● **Task to complete**: From the line below that contains "Screenshot is 230x2576." to the line that contains "Quiero dejar una", repeat every line exactly, both ends included, and nothing else.

* * * *

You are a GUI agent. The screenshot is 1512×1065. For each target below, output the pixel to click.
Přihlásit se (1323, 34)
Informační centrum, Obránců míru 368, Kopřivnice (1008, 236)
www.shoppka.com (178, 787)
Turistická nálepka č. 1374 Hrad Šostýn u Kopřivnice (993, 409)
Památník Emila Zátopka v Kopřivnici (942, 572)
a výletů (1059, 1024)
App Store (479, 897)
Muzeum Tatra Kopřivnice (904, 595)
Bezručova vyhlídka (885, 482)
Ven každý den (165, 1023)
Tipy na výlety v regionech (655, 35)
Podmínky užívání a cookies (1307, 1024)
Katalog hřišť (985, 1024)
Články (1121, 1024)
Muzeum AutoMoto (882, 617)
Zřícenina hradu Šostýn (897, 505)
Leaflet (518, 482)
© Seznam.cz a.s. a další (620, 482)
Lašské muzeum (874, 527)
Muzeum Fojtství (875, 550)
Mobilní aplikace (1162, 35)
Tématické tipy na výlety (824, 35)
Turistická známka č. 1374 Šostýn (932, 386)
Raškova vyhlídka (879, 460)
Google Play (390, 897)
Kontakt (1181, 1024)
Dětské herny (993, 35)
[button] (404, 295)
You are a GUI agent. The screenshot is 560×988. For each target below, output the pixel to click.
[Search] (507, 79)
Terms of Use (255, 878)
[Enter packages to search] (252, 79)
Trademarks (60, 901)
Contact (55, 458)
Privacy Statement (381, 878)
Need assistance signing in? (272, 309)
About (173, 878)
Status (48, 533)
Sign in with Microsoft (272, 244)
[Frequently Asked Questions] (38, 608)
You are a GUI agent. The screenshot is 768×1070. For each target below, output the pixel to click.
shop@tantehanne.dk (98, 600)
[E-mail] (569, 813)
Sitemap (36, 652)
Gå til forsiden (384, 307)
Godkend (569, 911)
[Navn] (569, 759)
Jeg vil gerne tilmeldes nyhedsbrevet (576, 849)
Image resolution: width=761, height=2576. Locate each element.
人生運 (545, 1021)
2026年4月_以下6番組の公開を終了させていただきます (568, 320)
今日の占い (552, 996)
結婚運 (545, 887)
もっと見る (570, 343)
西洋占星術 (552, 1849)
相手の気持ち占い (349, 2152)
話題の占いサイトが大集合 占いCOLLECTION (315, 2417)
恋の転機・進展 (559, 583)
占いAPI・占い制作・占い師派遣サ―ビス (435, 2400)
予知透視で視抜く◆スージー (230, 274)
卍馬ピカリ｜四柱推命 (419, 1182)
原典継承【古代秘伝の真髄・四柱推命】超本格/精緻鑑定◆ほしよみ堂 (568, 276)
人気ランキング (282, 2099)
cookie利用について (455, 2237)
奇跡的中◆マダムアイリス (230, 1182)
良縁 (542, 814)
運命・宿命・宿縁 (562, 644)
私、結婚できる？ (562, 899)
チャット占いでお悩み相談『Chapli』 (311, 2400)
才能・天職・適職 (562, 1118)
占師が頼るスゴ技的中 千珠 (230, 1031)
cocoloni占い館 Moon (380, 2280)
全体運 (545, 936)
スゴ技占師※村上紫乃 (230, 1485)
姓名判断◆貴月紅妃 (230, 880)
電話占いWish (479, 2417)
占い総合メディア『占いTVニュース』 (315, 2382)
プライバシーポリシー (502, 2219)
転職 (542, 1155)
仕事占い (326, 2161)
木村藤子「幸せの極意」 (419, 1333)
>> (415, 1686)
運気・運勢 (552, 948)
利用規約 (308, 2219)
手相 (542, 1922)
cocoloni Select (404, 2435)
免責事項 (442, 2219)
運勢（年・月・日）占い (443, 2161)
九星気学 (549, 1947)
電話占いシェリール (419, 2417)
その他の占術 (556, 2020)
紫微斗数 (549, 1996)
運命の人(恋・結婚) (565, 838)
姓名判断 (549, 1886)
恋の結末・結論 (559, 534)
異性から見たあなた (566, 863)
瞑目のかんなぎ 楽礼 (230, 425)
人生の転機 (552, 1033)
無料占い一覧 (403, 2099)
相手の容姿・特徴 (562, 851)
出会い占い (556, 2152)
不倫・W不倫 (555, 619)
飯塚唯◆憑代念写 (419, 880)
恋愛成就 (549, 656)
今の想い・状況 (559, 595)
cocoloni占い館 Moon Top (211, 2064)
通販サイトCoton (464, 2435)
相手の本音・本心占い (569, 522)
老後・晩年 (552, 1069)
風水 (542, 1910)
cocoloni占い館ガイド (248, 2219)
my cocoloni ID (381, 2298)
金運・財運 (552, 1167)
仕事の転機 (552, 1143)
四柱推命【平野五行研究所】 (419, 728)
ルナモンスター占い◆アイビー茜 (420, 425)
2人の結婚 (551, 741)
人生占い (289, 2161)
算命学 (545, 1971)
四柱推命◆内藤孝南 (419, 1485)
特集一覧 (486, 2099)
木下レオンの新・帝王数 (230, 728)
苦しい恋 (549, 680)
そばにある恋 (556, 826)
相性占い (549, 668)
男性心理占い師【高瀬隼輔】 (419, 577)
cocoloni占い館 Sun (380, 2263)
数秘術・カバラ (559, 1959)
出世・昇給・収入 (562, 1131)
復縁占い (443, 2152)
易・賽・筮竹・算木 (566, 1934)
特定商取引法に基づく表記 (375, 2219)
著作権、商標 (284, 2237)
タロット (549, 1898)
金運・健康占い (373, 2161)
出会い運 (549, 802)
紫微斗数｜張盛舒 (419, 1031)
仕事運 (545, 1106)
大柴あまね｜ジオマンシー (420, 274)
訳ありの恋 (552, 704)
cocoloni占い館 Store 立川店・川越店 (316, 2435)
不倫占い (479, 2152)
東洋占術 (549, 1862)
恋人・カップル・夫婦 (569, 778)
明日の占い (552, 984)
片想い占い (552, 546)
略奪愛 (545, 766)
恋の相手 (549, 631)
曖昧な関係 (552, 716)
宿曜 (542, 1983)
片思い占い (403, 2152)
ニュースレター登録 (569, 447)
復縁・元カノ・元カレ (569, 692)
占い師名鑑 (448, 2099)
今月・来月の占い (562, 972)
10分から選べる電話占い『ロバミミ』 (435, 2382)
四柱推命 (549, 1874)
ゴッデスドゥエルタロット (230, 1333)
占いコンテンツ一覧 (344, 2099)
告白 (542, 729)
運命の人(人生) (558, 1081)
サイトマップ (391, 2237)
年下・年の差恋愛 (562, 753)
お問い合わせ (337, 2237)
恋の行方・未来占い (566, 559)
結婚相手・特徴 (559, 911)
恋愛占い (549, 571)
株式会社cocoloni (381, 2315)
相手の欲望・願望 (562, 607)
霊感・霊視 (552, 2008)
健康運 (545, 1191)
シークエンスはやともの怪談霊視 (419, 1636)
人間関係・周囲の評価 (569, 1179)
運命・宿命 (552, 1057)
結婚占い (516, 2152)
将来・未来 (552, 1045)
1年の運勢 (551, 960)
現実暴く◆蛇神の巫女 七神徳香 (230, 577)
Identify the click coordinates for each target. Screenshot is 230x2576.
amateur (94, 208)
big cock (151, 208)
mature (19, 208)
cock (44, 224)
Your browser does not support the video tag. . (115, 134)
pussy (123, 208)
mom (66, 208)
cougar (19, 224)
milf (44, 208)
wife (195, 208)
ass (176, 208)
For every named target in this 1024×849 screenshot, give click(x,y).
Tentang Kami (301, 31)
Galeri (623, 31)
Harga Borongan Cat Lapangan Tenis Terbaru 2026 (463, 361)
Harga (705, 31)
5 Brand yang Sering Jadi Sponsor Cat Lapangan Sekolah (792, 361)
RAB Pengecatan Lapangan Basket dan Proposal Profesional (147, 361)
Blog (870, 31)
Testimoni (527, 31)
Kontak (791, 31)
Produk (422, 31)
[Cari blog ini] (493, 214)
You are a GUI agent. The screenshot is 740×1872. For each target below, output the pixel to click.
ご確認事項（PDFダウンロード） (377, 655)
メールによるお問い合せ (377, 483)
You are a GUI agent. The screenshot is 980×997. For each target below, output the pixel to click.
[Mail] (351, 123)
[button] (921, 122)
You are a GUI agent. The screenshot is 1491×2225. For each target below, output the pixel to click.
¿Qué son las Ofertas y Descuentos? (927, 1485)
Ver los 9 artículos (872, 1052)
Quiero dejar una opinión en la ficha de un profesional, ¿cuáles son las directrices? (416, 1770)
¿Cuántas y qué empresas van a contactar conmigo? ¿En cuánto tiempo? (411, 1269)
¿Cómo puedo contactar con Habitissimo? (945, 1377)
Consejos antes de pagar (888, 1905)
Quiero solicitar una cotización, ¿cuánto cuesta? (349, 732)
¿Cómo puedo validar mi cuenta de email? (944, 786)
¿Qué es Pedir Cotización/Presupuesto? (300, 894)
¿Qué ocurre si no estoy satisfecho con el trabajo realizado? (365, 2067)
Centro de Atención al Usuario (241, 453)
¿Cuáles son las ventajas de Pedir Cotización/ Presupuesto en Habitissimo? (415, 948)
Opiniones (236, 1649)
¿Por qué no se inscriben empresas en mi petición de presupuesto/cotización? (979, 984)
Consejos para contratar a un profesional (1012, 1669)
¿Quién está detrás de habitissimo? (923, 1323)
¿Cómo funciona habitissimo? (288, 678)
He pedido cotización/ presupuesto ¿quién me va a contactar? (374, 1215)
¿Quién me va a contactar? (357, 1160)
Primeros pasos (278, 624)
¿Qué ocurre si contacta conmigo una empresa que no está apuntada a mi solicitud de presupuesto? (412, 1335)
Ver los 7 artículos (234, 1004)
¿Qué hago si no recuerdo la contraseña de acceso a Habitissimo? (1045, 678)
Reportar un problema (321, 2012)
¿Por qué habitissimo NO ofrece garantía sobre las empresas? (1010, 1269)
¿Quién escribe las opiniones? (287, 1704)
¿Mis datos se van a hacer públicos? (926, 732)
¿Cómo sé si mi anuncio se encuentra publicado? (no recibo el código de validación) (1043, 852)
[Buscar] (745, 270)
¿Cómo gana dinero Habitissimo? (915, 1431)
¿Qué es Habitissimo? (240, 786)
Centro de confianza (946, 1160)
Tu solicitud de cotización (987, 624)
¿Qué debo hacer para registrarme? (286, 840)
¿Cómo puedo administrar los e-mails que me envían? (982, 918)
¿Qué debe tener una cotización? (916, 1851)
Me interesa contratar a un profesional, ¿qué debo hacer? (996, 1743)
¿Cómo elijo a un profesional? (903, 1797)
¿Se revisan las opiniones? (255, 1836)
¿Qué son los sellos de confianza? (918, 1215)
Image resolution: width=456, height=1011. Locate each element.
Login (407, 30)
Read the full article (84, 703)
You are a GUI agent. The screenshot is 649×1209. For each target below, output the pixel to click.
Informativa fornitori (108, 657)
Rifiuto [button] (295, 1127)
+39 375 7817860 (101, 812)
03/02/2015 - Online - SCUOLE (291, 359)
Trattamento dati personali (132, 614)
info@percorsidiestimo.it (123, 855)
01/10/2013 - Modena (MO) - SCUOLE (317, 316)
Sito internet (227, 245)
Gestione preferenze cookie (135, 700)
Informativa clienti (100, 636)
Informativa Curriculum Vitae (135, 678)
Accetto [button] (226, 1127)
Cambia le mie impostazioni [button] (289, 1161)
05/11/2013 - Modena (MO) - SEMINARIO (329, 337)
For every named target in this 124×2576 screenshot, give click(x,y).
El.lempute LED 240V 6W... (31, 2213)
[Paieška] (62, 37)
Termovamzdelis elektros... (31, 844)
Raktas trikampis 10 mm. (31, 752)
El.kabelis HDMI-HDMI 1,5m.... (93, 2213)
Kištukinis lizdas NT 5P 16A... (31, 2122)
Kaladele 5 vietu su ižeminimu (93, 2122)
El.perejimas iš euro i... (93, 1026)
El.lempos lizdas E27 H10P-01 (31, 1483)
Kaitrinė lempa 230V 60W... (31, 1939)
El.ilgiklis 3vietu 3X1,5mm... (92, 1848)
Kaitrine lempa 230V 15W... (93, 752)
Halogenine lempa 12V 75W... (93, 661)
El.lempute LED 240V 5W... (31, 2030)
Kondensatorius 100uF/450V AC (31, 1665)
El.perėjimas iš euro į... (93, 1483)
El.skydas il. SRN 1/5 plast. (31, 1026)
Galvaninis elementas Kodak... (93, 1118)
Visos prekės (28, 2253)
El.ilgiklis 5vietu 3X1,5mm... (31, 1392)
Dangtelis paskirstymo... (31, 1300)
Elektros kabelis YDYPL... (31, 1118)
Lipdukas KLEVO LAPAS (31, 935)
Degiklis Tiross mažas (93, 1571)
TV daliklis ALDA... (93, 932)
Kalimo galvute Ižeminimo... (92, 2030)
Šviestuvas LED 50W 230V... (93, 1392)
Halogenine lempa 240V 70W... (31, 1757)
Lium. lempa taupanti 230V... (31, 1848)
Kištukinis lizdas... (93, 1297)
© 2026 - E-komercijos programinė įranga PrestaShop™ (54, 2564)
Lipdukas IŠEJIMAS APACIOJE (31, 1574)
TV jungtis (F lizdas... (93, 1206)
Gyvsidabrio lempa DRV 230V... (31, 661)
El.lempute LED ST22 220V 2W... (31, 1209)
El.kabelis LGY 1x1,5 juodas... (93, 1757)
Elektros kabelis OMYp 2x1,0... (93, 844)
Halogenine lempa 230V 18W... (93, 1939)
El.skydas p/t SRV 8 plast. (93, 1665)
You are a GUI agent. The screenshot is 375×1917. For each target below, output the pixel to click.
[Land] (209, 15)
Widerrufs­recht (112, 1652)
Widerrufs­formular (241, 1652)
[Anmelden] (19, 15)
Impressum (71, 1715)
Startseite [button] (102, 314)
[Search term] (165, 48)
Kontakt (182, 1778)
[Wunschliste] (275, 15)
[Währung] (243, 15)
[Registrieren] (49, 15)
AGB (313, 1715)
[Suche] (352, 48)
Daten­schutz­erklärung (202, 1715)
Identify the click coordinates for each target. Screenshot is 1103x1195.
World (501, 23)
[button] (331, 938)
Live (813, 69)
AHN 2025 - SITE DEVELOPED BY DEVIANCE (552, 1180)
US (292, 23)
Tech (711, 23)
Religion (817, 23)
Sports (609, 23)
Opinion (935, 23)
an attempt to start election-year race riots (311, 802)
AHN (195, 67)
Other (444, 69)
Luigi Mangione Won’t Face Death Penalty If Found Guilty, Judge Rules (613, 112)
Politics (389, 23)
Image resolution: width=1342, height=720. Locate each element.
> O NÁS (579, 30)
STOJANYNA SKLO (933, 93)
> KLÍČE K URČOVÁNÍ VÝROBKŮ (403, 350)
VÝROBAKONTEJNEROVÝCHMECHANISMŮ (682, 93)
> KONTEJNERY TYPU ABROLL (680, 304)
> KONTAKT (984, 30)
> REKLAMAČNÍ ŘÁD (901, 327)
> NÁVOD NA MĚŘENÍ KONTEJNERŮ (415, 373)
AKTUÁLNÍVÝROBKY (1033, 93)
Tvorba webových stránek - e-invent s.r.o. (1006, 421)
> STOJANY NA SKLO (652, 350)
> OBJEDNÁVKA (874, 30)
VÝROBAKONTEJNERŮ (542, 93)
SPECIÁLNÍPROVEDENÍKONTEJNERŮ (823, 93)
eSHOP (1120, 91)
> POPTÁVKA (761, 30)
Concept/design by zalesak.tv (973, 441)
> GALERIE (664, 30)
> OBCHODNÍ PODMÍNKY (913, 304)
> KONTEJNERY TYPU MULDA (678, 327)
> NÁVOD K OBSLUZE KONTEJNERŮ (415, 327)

* * * *

● **Expected output**:
Identify the click coordinates for each target. Screenshot is 230x2576.
amateur (94, 208)
big cock (151, 208)
mature (19, 208)
cock (44, 224)
Your browser does not support the video tag. . (115, 134)
pussy (123, 208)
mom (66, 208)
cougar (19, 224)
milf (44, 208)
wife (195, 208)
ass (176, 208)
For every named target in this 1024×849 screenshot, give click(x,y).
Tentang Kami (301, 31)
Galeri (623, 31)
Harga Borongan Cat Lapangan Tenis Terbaru 2026 (463, 361)
Harga (705, 31)
5 Brand yang Sering Jadi Sponsor Cat Lapangan Sekolah (792, 361)
RAB Pengecatan Lapangan Basket dan Proposal Profesional (147, 361)
Blog (870, 31)
Testimoni (527, 31)
Kontak (791, 31)
Produk (422, 31)
[Cari blog ini] (493, 214)
You are a GUI agent. The screenshot is 740×1872. For each target below, output the pixel to click.
ご確認事項（PDFダウンロード） (377, 655)
メールによるお問い合せ (377, 483)
You are a GUI agent. The screenshot is 980×997. For each target below, output the pixel to click.
[Mail] (351, 123)
[button] (921, 122)
You are a GUI agent. The screenshot is 1491×2225. For each target below, output the pixel to click.
¿Qué son las Ofertas y Descuentos? (927, 1485)
Ver los 9 artículos (872, 1052)
Quiero dejar una opinión en la ficha de un profesional, ¿cuáles son las directrices? (416, 1770)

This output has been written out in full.